I do not want to use RDP assigned taxonomies, but use reference databases. Should I use the SILVA or Greengenes 16S ref databases?
Both databases have a large selection of taxa included, though SILVA has a faster release cycle and is currently more up to date, the last GG release was in 2013. Also, Silva includes LSU and Eukaryotic (18S/28S) sequences, so greengenes can only be used for bacterial SSU (16S) sequences.
How to choose a good cutoff length of sequences?
Changing the TruncateSequenceLength and minSeqLength is fine tuning to your data set - just remember to keep these parameters equal. As a general rule of thumb: you want to have as long as possible reads, but every read below that length will be excluded. Further, the accumulated error has to be below e.g. 0.5 (parameter maxAccumulatedError), so longer reads means more errors and here you have to fine a good balance between read errors and sequence length. (All parameters are in the sdm_XXX.txt option files)
How to further optimize my LotuS2 run?
First of all you need to optimize the number of sequences you gain vs the number of errors you allow to pass into OTU building. This is mainly done in the sdm_opt* files, the files I provide on the website are just general purpose suggestions.

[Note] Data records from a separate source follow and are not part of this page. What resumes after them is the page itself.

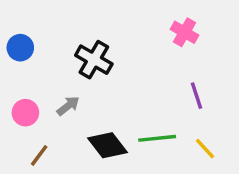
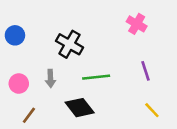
gray arrow: (68, 106) -> (50, 78), turned 126
green line: (157, 138) -> (96, 77), moved

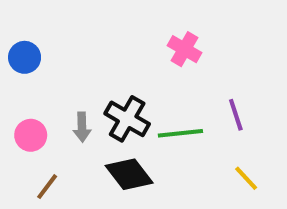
pink cross: (137, 24) -> (185, 49), moved
black cross: (69, 44) -> (127, 119), moved
green line: (96, 77) -> (180, 133), moved

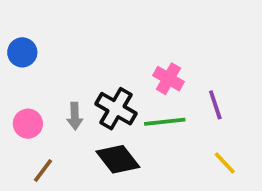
pink cross: (185, 49) -> (168, 79), moved

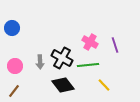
purple line: (215, 105) -> (115, 45), moved
yellow line: (225, 163) -> (104, 85), moved
brown line: (43, 170) -> (14, 91), moved

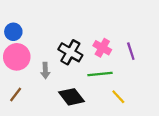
black cross: (62, 58) -> (70, 52), moved
pink circle: (15, 66) -> (17, 57), moved, size x1.5
brown line: (14, 91) -> (16, 95), moved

Second, choose your clustering algorithm according to your needs. UPARSE is my general recommendation; some users have reported better clusterings in the usearch7x versions. SEED clusters are very sensitive, to a point where read errors could cluster into a new OTU, but if you need pseudo-strain resolution this might work for you. cd-hit clusters are very uniform, that is no dynamic adaptation of identity deprending on cluster size/shape like uparse and swarm do. These are plain "good old clusters".
Third, think about what taxonomic assignments you need and from which database. RDP provides often a very robust assignment at genus level, but greengenes/Silva can allow annotations at species level.

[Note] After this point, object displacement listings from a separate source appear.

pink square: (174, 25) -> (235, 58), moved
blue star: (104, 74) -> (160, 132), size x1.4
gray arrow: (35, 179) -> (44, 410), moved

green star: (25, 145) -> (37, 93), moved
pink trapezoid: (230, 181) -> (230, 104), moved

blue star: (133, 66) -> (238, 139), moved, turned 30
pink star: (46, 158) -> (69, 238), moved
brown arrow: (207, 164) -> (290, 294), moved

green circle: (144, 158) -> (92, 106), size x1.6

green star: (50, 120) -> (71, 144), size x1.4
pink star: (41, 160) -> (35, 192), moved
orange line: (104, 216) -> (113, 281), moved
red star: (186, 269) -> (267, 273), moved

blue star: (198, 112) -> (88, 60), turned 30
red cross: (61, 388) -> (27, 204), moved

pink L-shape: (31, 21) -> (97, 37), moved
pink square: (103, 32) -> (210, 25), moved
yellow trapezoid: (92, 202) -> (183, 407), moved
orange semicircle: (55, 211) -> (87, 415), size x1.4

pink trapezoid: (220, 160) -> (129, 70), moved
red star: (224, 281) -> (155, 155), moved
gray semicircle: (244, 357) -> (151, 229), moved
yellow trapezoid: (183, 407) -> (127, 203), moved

I'm testing over a set of our samples and wondering why, no matter if using GG or SLV database, never a single OTU is classified at species level?
For the records, with QIIME I get at least some OTU assigned at species level.
Depends on the environment you work in. So for gut environment, you should get a good fraction of OTUs assigned to species level; other environments like Arctic samples are often not well represented at species level.
In LotuS2 we avoid the best-hit-assignment (unless specified with option -useBestBlastHitOnly). LotuS2 has a least common ancestor algorithm that looks if there are several hits of similar quality to different species of the same genus/family/class etc. It then goes to the node of hits that capture 95% of hits (with some additional checks if reference sequences even have a species assignment etc). Further, if the identity of the hit is below a certain threshold (set in the lotus.cfg file), it will not assign species, genus, family etc. labels, if not higher than e.g. 95% similarity to the database hit. This is to prevent falsely assigned species names, even if this means retuning a lot of genera without species assignments.
Where are reads exactly removed during the LotuS2 run
1st) during Quality filtering and also dereplication (these are later counted into the OTU matrix by similarity comparison, but not used for OTU construction). 2nd) is during Chimera detection steps. 3rd) (optional) unassigned OTU's and all associated reads can be removed (option -keepUnclassified 0).
How can I cite LotuS2 in my work?
The citation is Hildebrand F, Tadeo RY, Voigt AY, Bork P, Raes J. 2014. LotuS2: an efficient and user-friendly OTU processing pipeline. Microbiome 2: 30. and the paper is available here.